**TO DO:** Copy out all of the records, exactly as they appear.

**EXERCISE INPUT:**
Content starts

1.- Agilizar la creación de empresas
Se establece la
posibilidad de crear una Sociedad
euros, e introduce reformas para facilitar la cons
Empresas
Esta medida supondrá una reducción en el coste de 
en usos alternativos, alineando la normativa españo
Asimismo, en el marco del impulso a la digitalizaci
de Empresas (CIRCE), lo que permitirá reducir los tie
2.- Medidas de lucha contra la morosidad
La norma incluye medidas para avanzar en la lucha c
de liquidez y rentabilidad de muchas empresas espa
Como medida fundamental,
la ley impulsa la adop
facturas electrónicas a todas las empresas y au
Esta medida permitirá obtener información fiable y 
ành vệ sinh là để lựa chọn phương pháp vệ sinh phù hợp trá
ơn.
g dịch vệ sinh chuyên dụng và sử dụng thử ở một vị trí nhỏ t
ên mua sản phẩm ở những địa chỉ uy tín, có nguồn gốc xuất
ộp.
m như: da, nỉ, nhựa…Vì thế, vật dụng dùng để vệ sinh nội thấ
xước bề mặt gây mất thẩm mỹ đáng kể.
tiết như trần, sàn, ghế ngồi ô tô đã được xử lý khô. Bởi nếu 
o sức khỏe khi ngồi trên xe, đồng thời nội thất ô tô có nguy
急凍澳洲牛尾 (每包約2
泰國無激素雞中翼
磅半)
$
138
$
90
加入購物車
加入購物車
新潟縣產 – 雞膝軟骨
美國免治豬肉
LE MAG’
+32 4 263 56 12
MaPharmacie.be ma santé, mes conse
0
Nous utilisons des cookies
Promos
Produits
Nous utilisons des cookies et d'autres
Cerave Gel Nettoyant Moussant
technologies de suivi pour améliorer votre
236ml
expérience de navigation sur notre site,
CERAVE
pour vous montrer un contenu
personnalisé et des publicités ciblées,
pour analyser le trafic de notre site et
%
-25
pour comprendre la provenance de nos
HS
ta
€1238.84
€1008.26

Content ends

**ANSWER:**
1.- Agilizar la creación de empresas
Se establece la
posibilidad de crear una Sociedad
euros, e introduce reformas para facilitar la cons
Empresas
Esta medida supondrá una reducción en el coste de 
en usos alternativos, alineando la normativa españo
Asimismo, en el marco del impulso a la digitalizaci
de Empresas (CIRCE), lo que permitirá reducir los tie
2.- Medidas de lucha contra la morosidad
La norma incluye medidas para avanzar en la lucha c
de liquidez y rentabilidad de muchas empresas espa
Como medida fundamental,
la ley impulsa la adop
facturas electrónicas a todas las empresas y au
Esta medida permitirá obtener información fiable y 
ành vệ sinh là để lựa chọn phương pháp vệ sinh phù hợp trá
ơn.
g dịch vệ sinh chuyên dụng và sử dụng thử ở một vị trí nhỏ t
ên mua sản phẩm ở những địa chỉ uy tín, có nguồn gốc xuất
ộp.
m như: da, nỉ, nhựa…Vì thế, vật dụng dùng để vệ sinh nội thấ
xước bề mặt gây mất thẩm mỹ đáng kể.
tiết như trần, sàn, ghế ngồi ô tô đã được xử lý khô. Bởi nếu 
o sức khỏe khi ngồi trên xe, đồng thời nội thất ô tô có nguy
急凍澳洲牛尾 (每包約2
泰國無激素雞中翼
磅半)
$
138
$
90
加入購物車
加入購物車
新潟縣產 – 雞膝軟骨
美國免治豬肉
LE MAG’
+32 4 263 56 12
MaPharmacie.be ma santé, mes conse
0
Nous utilisons des cookies
Promos
Produits
Nous utilisons des cookies et d'autres
Cerave Gel Nettoyant Moussant
technologies de suivi pour améliorer votre
236ml
expérience de navigation sur notre site,
CERAVE
pour vous montrer un contenu
personnalisé et des publicités ciblées,
pour analyser le trafic de notre site et
%
-25
pour comprendre la provenance de nos
HS
ta
€1238.84
€1008.26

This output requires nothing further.